"""
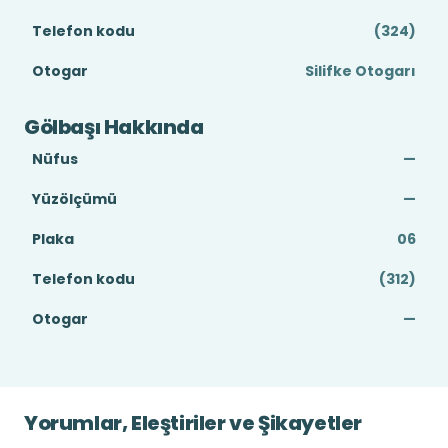
Telefon kodu
(324)
Otogar
Silifke Otogarı
Gölbaşı Hakkında
Nüfus
—
Yüzölçümü
—
Plaka
06
Telefon kodu
(312)
Otogar
—
Yorumlar, Eleştiriler ve Şikayetler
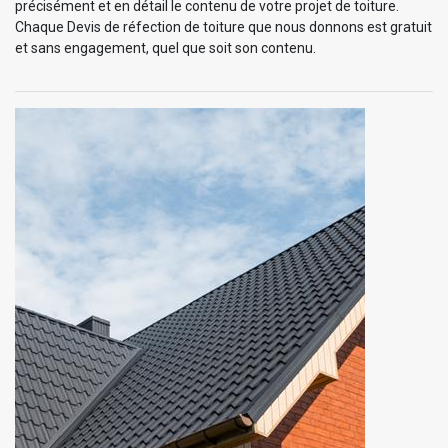
précisément et en détail le contenu de votre projet de toiture.
Chaque Devis de réfection de toiture que nous donnons est gratuit
et sans engagement, quel que soit son contenu.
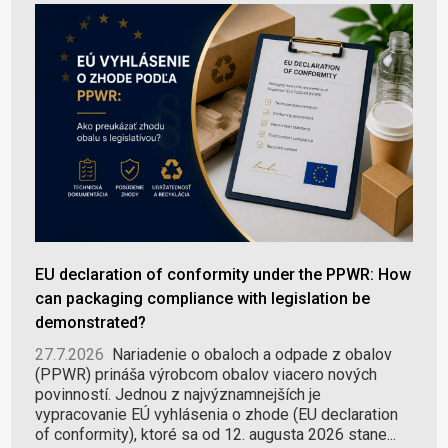
EU declaration of conformity under the PPWR: How
can packaging compliance with legislation be
demonstrated?
27.7.2026
Nariadenie o obaloch a odpade z obalov
(PPWR) prináša výrobcom obalov viacero nových
povinností. Jednou z najvýznamnejších je
vypracovanie EÚ vyhlásenia o zhode (EU declaration
of conformity), ktoré sa od 12. augusta 2026 stane...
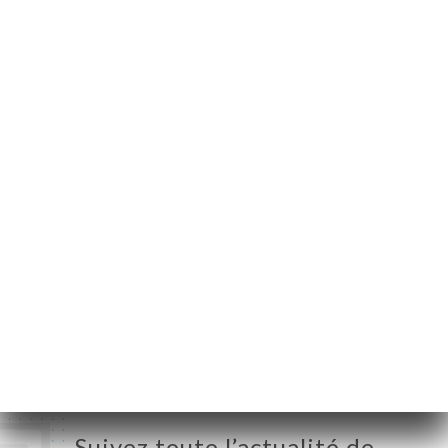
16 Rue Charlemagne
75004 Paris France
Lundi
12:00-01:00
Mardi
12:00-01:00
Mercredi
12:00-01:00
Jeudi
12:00-01:00
Vendredi
12:00-01:00
Samedi
12:00-01:00
Dimanche
12:00-01:00
Suivez toute l’actualité de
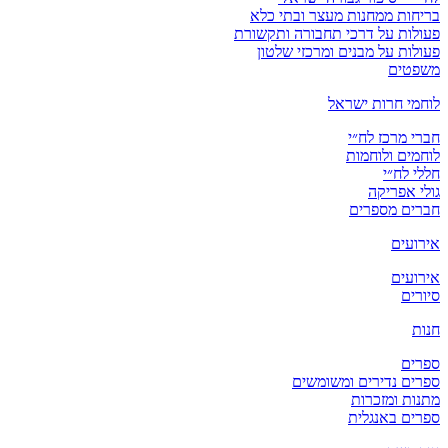
בריחות ממחנות מעצר ובתי כלא
פעולות על דרכי תחבורה ותקשורת
פעולות על מבנים ומרכזי שלטון
משפטים
לוחמי חרות ישראל
חברי מרכז לח״י
לוחמים ולוחמות
חללי לח״י
גולי אפריקה
חברים מספרים
אירועים
אירועים
סיורים
חנות
ספרים
ספרים נדירים ומשומשים
מתנות ומזכרות
ספרים באנגלית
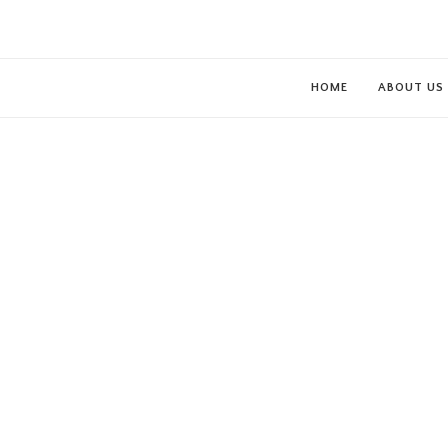
HOME
ABOUT US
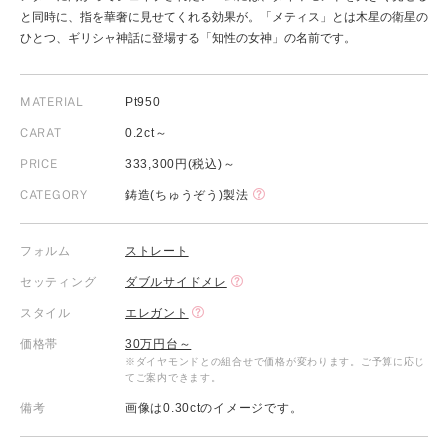
と同時に、指を華奢に見せてくれる効果が。「メティス」とは木星の衛星の
ひとつ、ギリシャ神話に登場する「知性の女神」の名前です。
MATERIAL
Pt950
CARAT
0.2ct～
PRICE
333,300円(税込)～
CATEGORY
鋳造(ちゅうぞう)製法
フォルム
ストレート
セッティング
ダブルサイドメレ
スタイル
エレガント
価格帯
30万円台～
※ダイヤモンドとの組合せで価格が変わります。ご予算に応じ
てご案内できます。
備考
画像は0.30ctのイメージです。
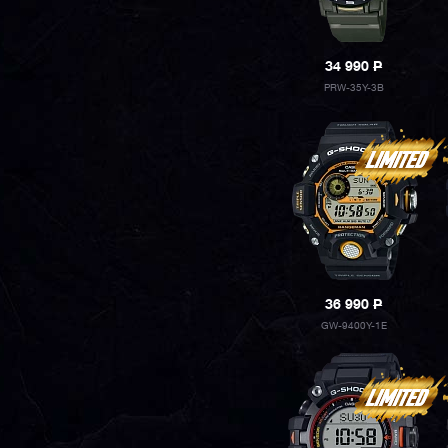
34 990
P
PRW-35Y-3B
36 990
P
GW-9400Y-1E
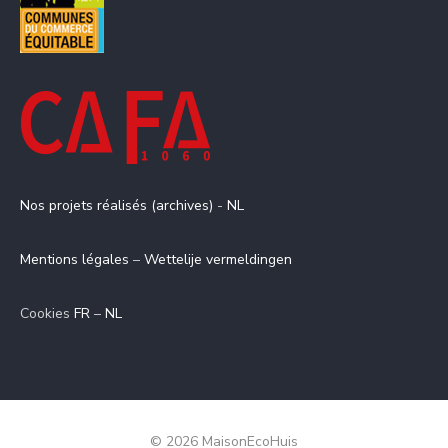
Nos projets réalisés (archives)
-
NL
Mentions légales
–
Wettelije vermeldingen
Cookies
FR
–
NL
© 2026 MaisonEcoHuis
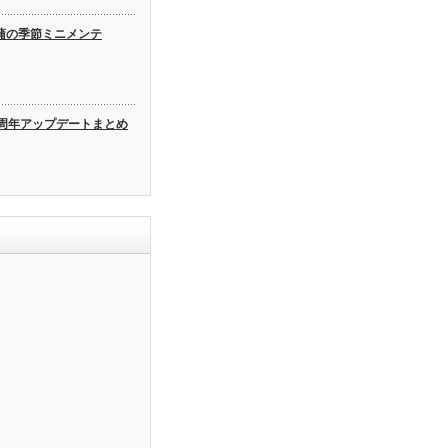
蒲の季節ミニメンテ
3周年アップデートまとめ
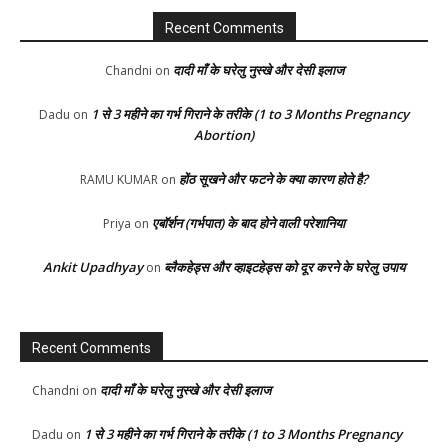
Recent Comments
दादी माँ के घरेलु नुस्खे और देसी इलाज
Chandni
on
1 से 3 महीने का गर्भ गिराने के तरीके (1 to 3 Months Pregnancy
Dadu
on
Abortion)
होंठ सूखने और फटने के क्या कारण होते है?
RAMU KUMAR
on
एबॉर्शन (गर्भपात) के बाद होने वाली परेशानिया
Priya
on
Ankit Upadhyay
ब्लैकहेड्स और व्हाइटहेड्स को दूर करने के घरेलु उपाय
on
Recent Comments
दादी माँ के घरेलु नुस्खे और देसी इलाज
Chandni
on
1 से 3 महीने का गर्भ गिराने के तरीके (1 to 3 Months Pregnancy
Dadu
on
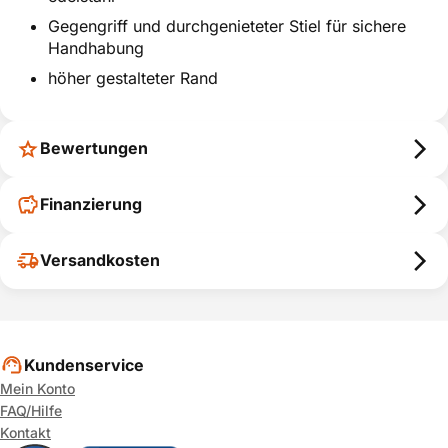
Gegengriff und durchgenieteter Stiel für sichere
Handhabung
höher gestalteter Rand
Bewertungen
Finanzierung
Versandkosten
Kundenservice
Mein Konto
FAQ/Hilfe
Kontakt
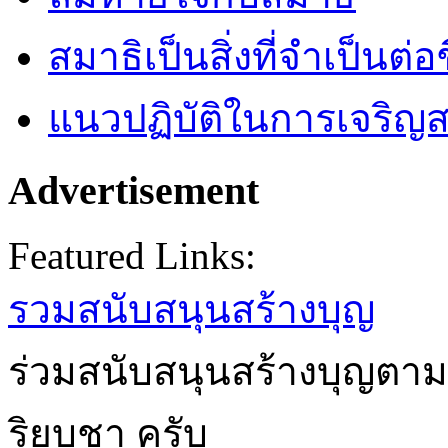
สมาธิเป็นสิ่งที่จำเป็นต่อ
แนวปฏิบัติในการเจริญส
Advertisement
Featured Links:
รวมสนับสนุนสร้างบุญ
ร่วมสนับสนุนสร้างบุญตาม
ริยบูชา ครับ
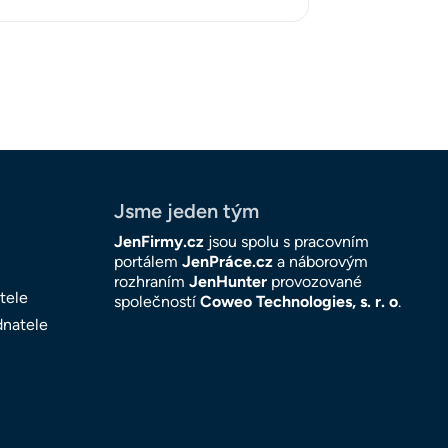
Jsme jeden tým
JenFirmy.cz
jsou spolu s pracovním
portálem
JenPráce.cz
a náborovým
rozhraním
JenHunter
provozované
tele
společností
Coweo Technologies, s. r. o
.
dnatele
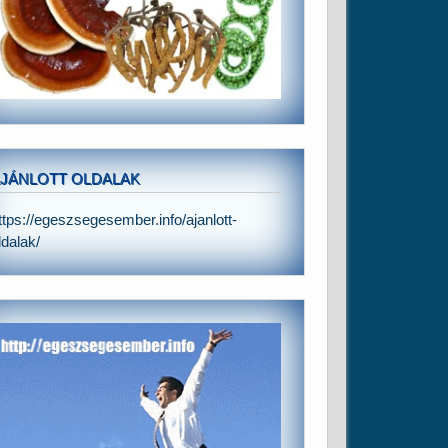
JÁNLOTT OLDALAK
ttps://egeszsegesember.info/ajanlott-
ldalak/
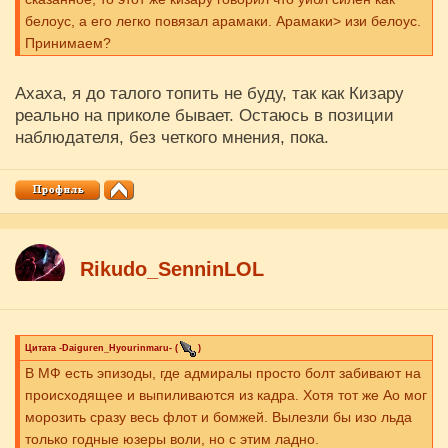
белоус, а его легко повязал арамаки. Арамаки> изи белоус.
Принимаем?
Ахаха, я до талого топить не буду, так как Кизару
реально на приколе бывает. Остаюсь в позиции
наблюдателя, без четкого мнения, пока.
Rikudo_SenninLOL
Цитата
-Daiguren_Hyourinmaru-
(
)
В МФ есть эпизоды, где адмиралы просто болт забивают на
происходящее и выпиливаются из кадра. Хотя тот же Ао мог
морозить сразу весь флот и бомжей. Вылезли бы изо льда
только годные юзеры воли, но с этим ладно.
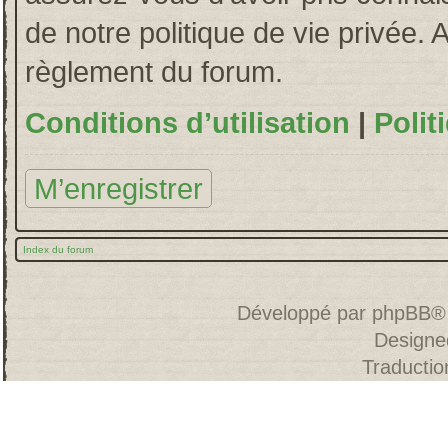
de notre politique de vie privée. 
règlement du forum.
Conditions d’utilisation
|
Polit
M’enregistrer
Index du forum
Développé par
phpBB
®
Designe
Traducti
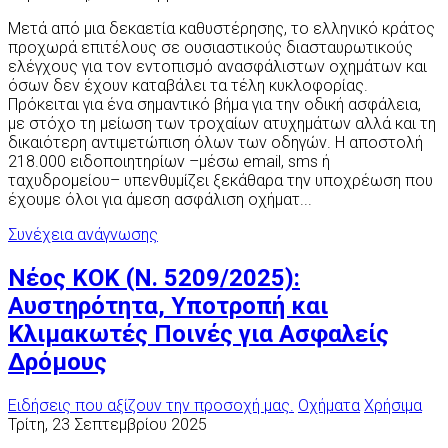
Μετά από μια δεκαετία καθυστέρησης, το ελληνικό κράτος
προχωρά επιτέλους σε ουσιαστικούς διασταυρωτικούς
ελέγχους για τον εντοπισμό ανασφάλιστων οχημάτων και
όσων δεν έχουν καταβάλει τα τέλη κυκλοφορίας.
Πρόκειται για ένα σημαντικό βήμα για την οδική ασφάλεια,
με στόχο τη μείωση των τροχαίων ατυχημάτων αλλά και τη
δικαιότερη αντιμετώπιση όλων των οδηγών. Η αποστολή
218.000 ειδοποιητηρίων –μέσω email, sms ή
ταχυδρομείου– υπενθυμίζει ξεκάθαρα την υποχρέωση που
έχουμε όλοι για άμεση ασφάλιση οχήματ...
Συνέχεια ανάγνωσης
Νέος ΚΟΚ (Ν. 5209/2025):
Αυστηρότητα, Υποτροπή και
Κλιμακωτές Ποινές για Ασφαλείς
Δρόμους
Ειδήσεις που αξίζουν την προσοχή μας.
Οχήματα
Χρήσιμα
Τρίτη, 23 Σεπτεμβρίου 2025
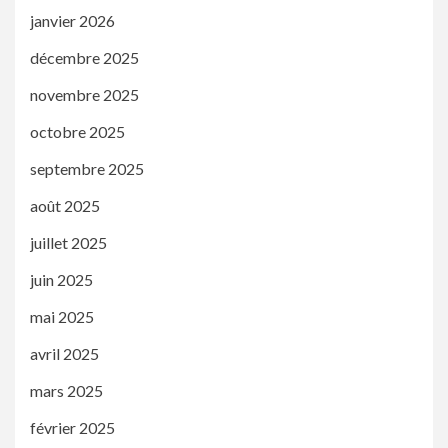
janvier 2026
décembre 2025
novembre 2025
octobre 2025
septembre 2025
août 2025
juillet 2025
juin 2025
mai 2025
avril 2025
mars 2025
février 2025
"""
WHAT IS BEING ASKED: Set the listing above down again exactly, leaving pictures out.

WRITTEN SOLUTION:
Telefon kodu
(324)
Otogar
Silifke Otogarı
Gölbaşı Hakkında
Nüfus
—
Yüzölçümü
—
Plaka
06
Telefon kodu
(312)
Otogar
—
Yorumlar, Eleştiriler ve Şikayetler
précisément et en détail le contenu de votre projet de toiture.
Chaque Devis de réfection de toiture que nous donnons est gratuit
et sans engagement, quel que soit son contenu.
EU declaration of conformity under the PPWR: How
can packaging compliance with legislation be
demonstrated?
27.7.2026
Nariadenie o obaloch a odpade z obalov
(PPWR) prináša výrobcom obalov viacero nových
povinností. Jednou z najvýznamnejších je
vypracovanie EÚ vyhlásenia o zhode (EU declaration
of conformity), ktoré sa od 12. augusta 2026 stane...
16 Rue Charlemagne
75004 Paris France
Lundi
12:00-01:00
Mardi
12:00-01:00
Mercredi
12:00-01:00
Jeudi
12:00-01:00
Vendredi
12:00-01:00
Samedi
12:00-01:00
Dimanche
12:00-01:00
Suivez toute l’actualité de
בריחות ממחנות מעצר ובתי כלא
פעולות על דרכי תחבורה ותקשורת
פעולות על מבנים ומרכזי שלטון
משפטים
לוחמי חרות ישראל
חברי מרכז לח״י
לוחמים ולוחמות
חללי לח״י
גולי אפריקה
חברים מספרים
אירועים
אירועים
סיורים
חנות
ספרים
ספרים נדירים ומשומשים
מתנות ומזכרות
ספרים באנגלית
HOME
ABOUT US
と同時に、指を華奢に見せてくれる効果が。「メティス」とは木星の衛星の
ひとつ、ギリシャ神話に登場する「知性の女神」の名前です。
MATERIAL
Pt950
CARAT
0.2ct～
PRICE
333,300円(税込)～
CATEGORY
鋳造(ちゅうぞう)製法
フォルム
ストレート
セッティング
ダブルサイドメレ
スタイル
エレガント
価格帯
30万円台～
※ダイヤモンドとの組合せで価格が変わります。ご予算に応じ
てご案内できます。
備考
画像は0.30ctのイメージです。
34 990
P
PRW-35Y-3B
36 990
P
GW-9400Y-1E
Nos projets réalisés (archives)
-
NL
Mentions légales
–
Wettelije vermeldingen
Cookies
FR
–
NL
© 2026 MaisonEcoHuis
蒲の季節ミニメンテ
3周年アップデートまとめ
Recent Comments
दादी माँ के घरेलु नुस्खे और देसी इलाज
Chandni
on
1 से 3 महीने का गर्भ गिराने के तरीके (1 to 3 Months Pregnancy
Dadu
on
Abortion)
होंठ सूखने और फटने के क्या कारण होते है?
RAMU KUMAR
on
एबॉर्शन (गर्भपात) के बाद होने वाली परेशानिया
Priya
on
Ankit Upadhyay
ब्लैकहेड्स और व्हाइटहेड्स को दूर करने के घरेलु उपाय
on
Recent Comments
दादी माँ के घरेलु नुस्खे और देसी इलाज
Chandni
on
1 से 3 महीने का गर्भ गिराने के तरीके (1 to 3 Months Pregnancy
Dadu
on
Gegengriff und durchgenieteter Stiel für sichere
Handhabung
höher gestalteter Rand
Bewertungen
Finanzierung
Versandkosten
Kundenservice
Mein Konto
FAQ/Hilfe
Kontakt
สมาธิเป็นสิ่งที่จำเป็นต่อ
แนวปฏิบัติในการเจริญส
Advertisement
Featured Links:
รวมสนับสนุนสร้างบุญ
ร่วมสนับสนุนสร้างบุญตาม
ริยบูชา ครับ
Jsme jeden tým
JenFirmy.cz
jsou spolu s pracovním
portálem
JenPráce.cz
a náborovým
rozhraním
JenHunter
provozované
tele
společností
Coweo Technologies, s. r. o
.
dnatele
JÁNLOTT OLDALAK
ttps://egeszsegesember.info/ajanlott-
ldalak/
белоус, а его легко повязал арамаки. Арамаки> изи белоус.
Принимаем?
Ахаха, я до талого топить не буду, так как Кизару
реально на приколе бывает. Остаюсь в позиции
наблюдателя, без четкого мнения, пока.
Rikudo_SenninLOL
Цитата
-Daiguren_Hyourinmaru-
(
)
В МФ есть эпизоды, где адмиралы просто болт забивают на
происходящее и выпиливаются из кадра. Хотя тот же Ао мог
морозить сразу весь флот и бомжей. Вылезли бы изо льда
только годные юзеры воли, но с этим ладно.
de notre politique de vie privée. 
règlement du forum.
Conditions d’utilisation
|
Polit
M’enregistrer
Index du forum
Développé par
phpBB
®
Designe
Traducti
Μετά από μια δεκαετία καθυστέρησης, το ελληνικό κράτος
προχωρά επιτέλους σε ουσιαστικούς διασταυρωτικούς
ελέγχους για τον εντοπισμό ανασφάλιστων οχημάτων και
όσων δεν έχουν καταβάλει τα τέλη κυκλοφορίας.
Πρόκειται για ένα σημαντικό βήμα για την οδική ασφάλεια,
με στόχο τη μείωση των τροχαίων ατυχημάτων αλλά και τη
δικαιότερη αντιμετώπιση όλων των οδηγών. Η αποστολή
218.000 ειδοποιητηρίων –μέσω email, sms ή
ταχυδρομείου– υπενθυμίζει ξεκάθαρα την υποχρέωση που
έχουμε όλοι για άμεση ασφάλιση οχήματ...
Συνέχεια ανάγνωσης
Νέος ΚΟΚ (Ν. 5209/2025):
Αυστηρότητα, Υποτροπή και
Κλιμακωτές Ποινές για Ασφαλείς
Δρόμους
Ειδήσεις που αξίζουν την προσοχή μας.
Οχήματα
Χρήσιμα
Τρίτη, 23 Σεπτεμβρίου 2025
janvier 2026
décembre 2025
novembre 2025
octobre 2025
septembre 2025
août 2025
juillet 2025
juin 2025
mai 2025
avril 2025
mars 2025
février 2025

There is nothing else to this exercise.